Anya wanted me to write an update.  Where do I start?

Well, we got married!  July 23, 2016.


It was hands down the best six hours of my life!  Our life.

Months and months of planning, from the DJ’s playlist to the kid’s shoes to the color of the hydrangeas…we got it done.  And when I say “we”, I really mean Anya, and of course our awesome wedding planner, Heather.

People kept telling me that the day would be a blur, but I didn’t believe it.  Sure enough, it was a blur.

Also, I really thought that I was going to be nervous, but when the time came, my nerves went away because everything felt so right.  I married my best friend.  My partner in crime.

I couldn’t have dreamt of a better day, but I knew deep down inside that Anya wasn’t feeling too great.  She was having trouble breathing the days leading up to the wedding.  It was on my mind all day.  We both knew that she should’ve been in the hospital 3 days prior.  Instead we decided to wait until after the wedding to take her to the hospital.

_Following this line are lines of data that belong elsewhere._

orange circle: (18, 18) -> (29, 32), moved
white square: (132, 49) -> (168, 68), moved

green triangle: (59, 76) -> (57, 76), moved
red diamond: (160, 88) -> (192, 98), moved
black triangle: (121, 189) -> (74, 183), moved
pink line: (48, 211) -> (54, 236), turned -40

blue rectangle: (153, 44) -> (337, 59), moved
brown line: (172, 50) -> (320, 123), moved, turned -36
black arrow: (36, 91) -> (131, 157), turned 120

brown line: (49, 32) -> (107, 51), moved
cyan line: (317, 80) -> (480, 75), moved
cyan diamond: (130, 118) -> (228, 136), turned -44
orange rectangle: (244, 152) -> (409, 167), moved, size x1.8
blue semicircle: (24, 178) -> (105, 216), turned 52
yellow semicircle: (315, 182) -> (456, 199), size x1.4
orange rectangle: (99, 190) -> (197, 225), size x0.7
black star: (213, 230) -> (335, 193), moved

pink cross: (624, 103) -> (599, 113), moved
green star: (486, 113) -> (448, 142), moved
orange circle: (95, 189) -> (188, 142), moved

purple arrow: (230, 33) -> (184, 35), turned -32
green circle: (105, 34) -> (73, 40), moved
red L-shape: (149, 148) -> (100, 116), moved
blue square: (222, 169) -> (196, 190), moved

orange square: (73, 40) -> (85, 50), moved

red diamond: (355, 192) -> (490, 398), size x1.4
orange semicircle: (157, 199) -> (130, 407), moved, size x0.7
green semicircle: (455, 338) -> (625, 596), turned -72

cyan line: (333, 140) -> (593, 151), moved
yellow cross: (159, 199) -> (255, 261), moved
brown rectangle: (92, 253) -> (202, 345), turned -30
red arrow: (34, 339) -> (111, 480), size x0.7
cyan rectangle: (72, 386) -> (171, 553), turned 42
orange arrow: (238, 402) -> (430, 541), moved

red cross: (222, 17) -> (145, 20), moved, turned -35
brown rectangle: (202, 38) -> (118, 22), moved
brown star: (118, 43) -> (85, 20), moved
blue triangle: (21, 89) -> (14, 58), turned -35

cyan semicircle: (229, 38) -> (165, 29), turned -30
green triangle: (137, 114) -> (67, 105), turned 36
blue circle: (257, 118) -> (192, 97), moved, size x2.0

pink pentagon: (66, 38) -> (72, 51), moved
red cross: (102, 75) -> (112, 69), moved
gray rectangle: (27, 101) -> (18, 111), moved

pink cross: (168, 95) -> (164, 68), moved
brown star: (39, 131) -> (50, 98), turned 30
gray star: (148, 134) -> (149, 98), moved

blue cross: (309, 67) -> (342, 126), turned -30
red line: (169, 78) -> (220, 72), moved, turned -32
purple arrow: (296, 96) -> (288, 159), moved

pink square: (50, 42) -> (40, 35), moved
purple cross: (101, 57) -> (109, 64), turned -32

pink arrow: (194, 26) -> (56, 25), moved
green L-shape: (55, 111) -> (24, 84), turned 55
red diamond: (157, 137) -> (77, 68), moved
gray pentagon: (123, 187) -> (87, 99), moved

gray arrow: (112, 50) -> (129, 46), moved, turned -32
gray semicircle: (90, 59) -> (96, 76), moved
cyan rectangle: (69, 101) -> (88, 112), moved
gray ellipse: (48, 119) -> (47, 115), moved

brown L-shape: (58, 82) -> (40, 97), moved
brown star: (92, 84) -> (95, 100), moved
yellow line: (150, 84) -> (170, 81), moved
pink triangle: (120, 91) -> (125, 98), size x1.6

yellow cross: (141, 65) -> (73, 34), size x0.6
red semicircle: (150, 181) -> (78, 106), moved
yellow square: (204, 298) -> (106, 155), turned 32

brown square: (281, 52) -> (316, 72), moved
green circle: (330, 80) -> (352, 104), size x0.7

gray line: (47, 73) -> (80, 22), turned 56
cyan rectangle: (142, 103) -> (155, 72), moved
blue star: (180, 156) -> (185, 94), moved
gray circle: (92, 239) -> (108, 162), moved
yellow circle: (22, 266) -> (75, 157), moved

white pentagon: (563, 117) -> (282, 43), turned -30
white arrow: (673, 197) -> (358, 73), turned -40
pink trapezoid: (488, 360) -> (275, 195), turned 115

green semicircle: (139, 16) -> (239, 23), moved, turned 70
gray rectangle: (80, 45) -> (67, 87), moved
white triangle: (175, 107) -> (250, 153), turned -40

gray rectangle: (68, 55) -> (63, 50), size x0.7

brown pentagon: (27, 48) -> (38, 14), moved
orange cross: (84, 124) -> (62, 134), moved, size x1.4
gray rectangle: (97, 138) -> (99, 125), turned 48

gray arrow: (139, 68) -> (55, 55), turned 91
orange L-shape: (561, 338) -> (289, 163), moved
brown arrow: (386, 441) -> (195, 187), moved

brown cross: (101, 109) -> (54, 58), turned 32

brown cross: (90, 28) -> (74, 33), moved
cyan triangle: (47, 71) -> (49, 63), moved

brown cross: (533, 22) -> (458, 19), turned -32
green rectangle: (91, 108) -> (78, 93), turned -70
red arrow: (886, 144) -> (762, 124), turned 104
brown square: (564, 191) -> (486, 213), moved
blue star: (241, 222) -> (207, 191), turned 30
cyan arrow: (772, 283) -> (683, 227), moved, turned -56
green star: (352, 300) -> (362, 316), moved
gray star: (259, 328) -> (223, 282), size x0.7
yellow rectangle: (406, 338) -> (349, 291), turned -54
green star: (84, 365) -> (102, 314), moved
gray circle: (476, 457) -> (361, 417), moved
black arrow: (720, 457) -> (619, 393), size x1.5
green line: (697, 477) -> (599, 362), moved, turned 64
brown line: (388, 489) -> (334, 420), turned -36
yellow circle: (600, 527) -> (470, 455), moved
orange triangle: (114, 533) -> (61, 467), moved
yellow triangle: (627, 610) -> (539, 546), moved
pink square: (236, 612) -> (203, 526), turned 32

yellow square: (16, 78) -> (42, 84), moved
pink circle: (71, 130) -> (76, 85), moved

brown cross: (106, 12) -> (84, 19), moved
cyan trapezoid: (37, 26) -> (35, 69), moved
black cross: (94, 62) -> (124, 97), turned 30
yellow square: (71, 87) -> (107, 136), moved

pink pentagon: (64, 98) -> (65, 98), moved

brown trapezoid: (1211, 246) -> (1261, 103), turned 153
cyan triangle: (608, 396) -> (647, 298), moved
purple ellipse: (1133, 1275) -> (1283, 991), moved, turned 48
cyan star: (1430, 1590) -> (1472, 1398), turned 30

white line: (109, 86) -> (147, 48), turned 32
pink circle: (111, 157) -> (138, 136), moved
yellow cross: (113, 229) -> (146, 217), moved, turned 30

After the hoopla died down around 11pm, Anya’s parents took us back to our house.  We were supposed to spend the night in the hotel, but Anya just wasn’t feeling up to it.  On the car ride home, Anya was dry heaving…partly from exhaustion, but mainly from the lack of oxygen over the past few days.

Before we went to bed, I asked Anya if she wanted to go to the ER that night or wait until the morning.  She said “morning”.  By 2:30am, she woke me up and told me to call the ambulance because she had a splitting headache and she wasn’t feeling right.  She hadn’t slept all night.

The ambulance promptly came and whisked us away to the ER at Inova Fairfax hospital, our home away from home.  By that time, Anya was hypoxic — her lungs weren’t processing enough oxygen causing a toxic buildup of too much CO2.  When we got to the ER, Anya was pretty much out of it.  It was a scary night.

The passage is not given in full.